EXERCISE OBJECTIVE :: The answer must be an exact copy of every entry.

****************

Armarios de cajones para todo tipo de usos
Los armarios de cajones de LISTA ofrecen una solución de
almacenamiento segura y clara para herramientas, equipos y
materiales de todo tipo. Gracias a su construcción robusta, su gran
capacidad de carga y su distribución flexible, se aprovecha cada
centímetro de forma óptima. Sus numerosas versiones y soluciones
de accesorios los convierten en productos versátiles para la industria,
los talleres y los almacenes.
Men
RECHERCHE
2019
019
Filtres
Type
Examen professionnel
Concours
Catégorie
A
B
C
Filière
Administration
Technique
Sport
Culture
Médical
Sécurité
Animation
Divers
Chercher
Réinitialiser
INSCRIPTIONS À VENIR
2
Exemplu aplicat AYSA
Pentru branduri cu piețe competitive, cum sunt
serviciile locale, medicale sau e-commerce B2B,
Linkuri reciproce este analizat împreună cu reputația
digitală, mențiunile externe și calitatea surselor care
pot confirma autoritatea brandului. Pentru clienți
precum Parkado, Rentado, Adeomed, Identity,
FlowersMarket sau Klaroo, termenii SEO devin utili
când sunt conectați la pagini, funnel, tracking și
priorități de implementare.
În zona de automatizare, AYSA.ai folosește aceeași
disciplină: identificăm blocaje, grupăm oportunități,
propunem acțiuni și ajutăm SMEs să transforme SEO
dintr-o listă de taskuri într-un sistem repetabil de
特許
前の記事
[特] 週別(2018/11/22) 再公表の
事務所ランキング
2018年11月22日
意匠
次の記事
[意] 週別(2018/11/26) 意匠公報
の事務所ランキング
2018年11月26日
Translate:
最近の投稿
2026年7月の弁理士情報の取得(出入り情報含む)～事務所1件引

****************

RESULT OF THE TASK ::
Armarios de cajones para todo tipo de usos
Los armarios de cajones de LISTA ofrecen una solución de
almacenamiento segura y clara para herramientas, equipos y
materiales de todo tipo. Gracias a su construcción robusta, su gran
capacidad de carga y su distribución flexible, se aprovecha cada
centímetro de forma óptima. Sus numerosas versiones y soluciones
de accesorios los convierten en productos versátiles para la industria,
los talleres y los almacenes.
Men
RECHERCHE
2019
019
Filtres
Type
Examen professionnel
Concours
Catégorie
A
B
C
Filière
Administration
Technique
Sport
Culture
Médical
Sécurité
Animation
Divers
Chercher
Réinitialiser
INSCRIPTIONS À VENIR
2
Exemplu aplicat AYSA
Pentru branduri cu piețe competitive, cum sunt
serviciile locale, medicale sau e-commerce B2B,
Linkuri reciproce este analizat împreună cu reputația
digitală, mențiunile externe și calitatea surselor care
pot confirma autoritatea brandului. Pentru clienți
precum Parkado, Rentado, Adeomed, Identity,
FlowersMarket sau Klaroo, termenii SEO devin utili
când sunt conectați la pagini, funnel, tracking și
priorități de implementare.
În zona de automatizare, AYSA.ai folosește aceeași
disciplină: identificăm blocaje, grupăm oportunități,
propunem acțiuni și ajutăm SMEs să transforme SEO
dintr-o listă de taskuri într-un sistem repetabil de
特許
前の記事
[特] 週別(2018/11/22) 再公表の
事務所ランキング
2018年11月22日
意匠
次の記事
[意] 週別(2018/11/26) 意匠公報
の事務所ランキング
2018年11月26日
Translate:
最近の投稿
2026年7月の弁理士情報の取得(出入り情報含む)～事務所1件引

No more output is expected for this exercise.